Member of Parliament
- Incumbent
- Assumed office 23 September 2022
- Constituency: Electoral district II

Personal details
- Born: 5 August 1986 (age 40) Sinj, SR Croatia, SFR Yugoslavia
- Party: We Can! (2019–present)
- Other political affiliations: Zagreb is OURS! (2017-2025)
- Alma mater: University of Zagreb (BA, MA) Université Libre de Bruxelles (MA)

= Jelena Miloš =

Croatian politician (born 1986)

Jelena Miloš (born 5 August 1986) is a Croatian politician who is serving as a Member of Parliament since 2020. She is a member and co-founder of the green-left political platform We Can!, and the co-founder Zagreb is OURS! party.

== Biography ==
Miloš received a Master of Arts in French and English language and literature from the Faculty of Humanities and Social Sciences, University of Zagreb. She later earned a master’s degree in political science at the Université Libre de Bruxelles.

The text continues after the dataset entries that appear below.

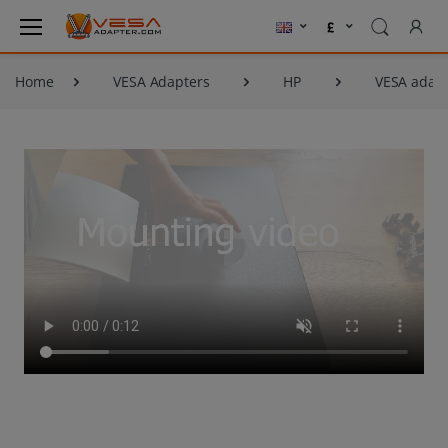
Home
VESA Adapters
HP
VESA adapt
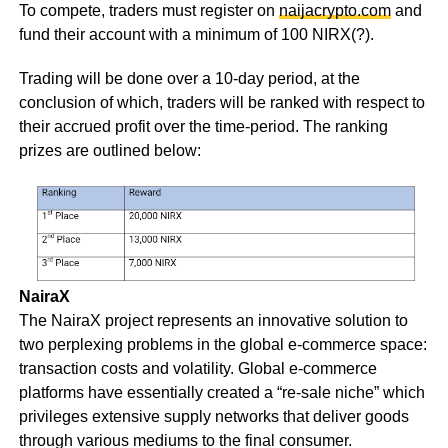
To compete, traders must register on
naijacrypto.com
and
fund their account with a minimum of 100 NIRX(?).
Trading will be done over a 10-day period, at the
conclusion of which, traders will be ranked with respect to
their accrued profit over the time-period. The ranking
prizes are outlined below:
NairaX
The NairaX project represents an innovative solution to
two perplexing problems in the global e-commerce space:
transaction costs and volatility. Global e-commerce
platforms have essentially created a “re-sale niche” which
privileges extensive supply networks that deliver goods
through various mediums to the final consumer.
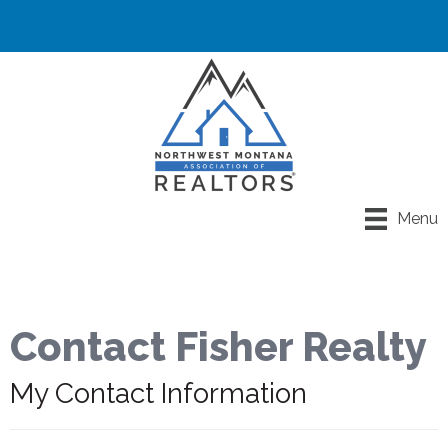
Menu
Contact Fisher Realty
My Contact Information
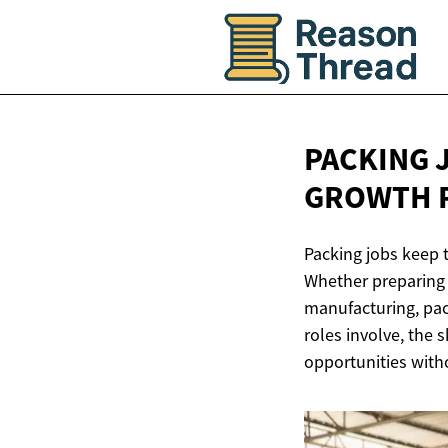
PACKING 
GROWTH 
Packing jobs keep 
Whether preparing 
manufacturing, pac
roles involve, the
opportunities witho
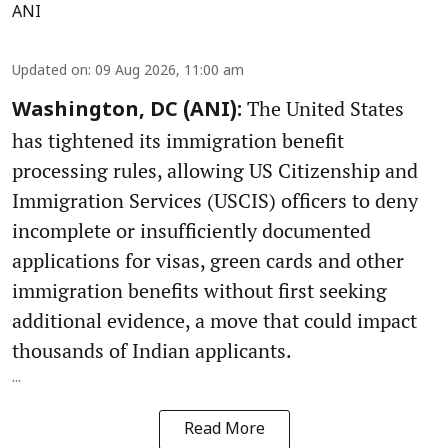
ANI
Updated on
:
09 Aug 2026, 11:00 am
The United States
Washington, DC (ANI):
has tightened its immigration benefit
processing rules, allowing US Citizenship and
Immigration Services (USCIS) officers to deny
incomplete or insufficiently documented
applications for visas, green cards and other
immigration benefits without first seeking
additional evidence, a move that could impact
thousands of Indian applicants.
...
Read More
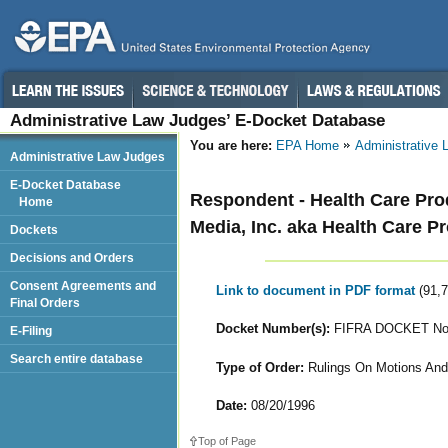
Administrative Law Judges’ E-Docket Database
You are here:
EPA Home
Administrative
Administrative Law Judges
E-Docket Database
Respondent - Health Care Produ
Home
Media, Inc. aka Health Care Pr
Dockets
Decisions and Orders
Consent Agreements and
Link to document in PDF format
(91,
Final Orders
Docket Number(s):
FIFRA DOCKET Nos.
E-Filing
Search entire database
Type of Order:
Rulings On Motions And
Date:
08/20/1996
Top of Page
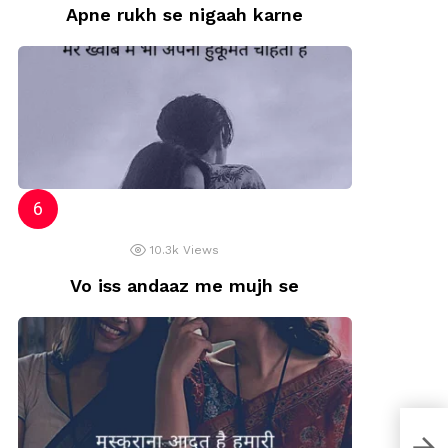
Apne rukh se nigaah karne
10.3k
Views
Vo iss andaaz me mujh se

Throughout her career, she has been involved in trade unions and non-governmental organizations, working with institutions such as the Institute for Political Ecology in Zagreb and the UNI Europa trade union in Brussels.

In the 2021 local election she was elected to the Zagreb Assembly as a member of the Zagreb is OURS! party. In 2022, she entered Parliament as a deputy for Vili Matula and was re-elected in 2024, this time deputizing Danijela Dolenec.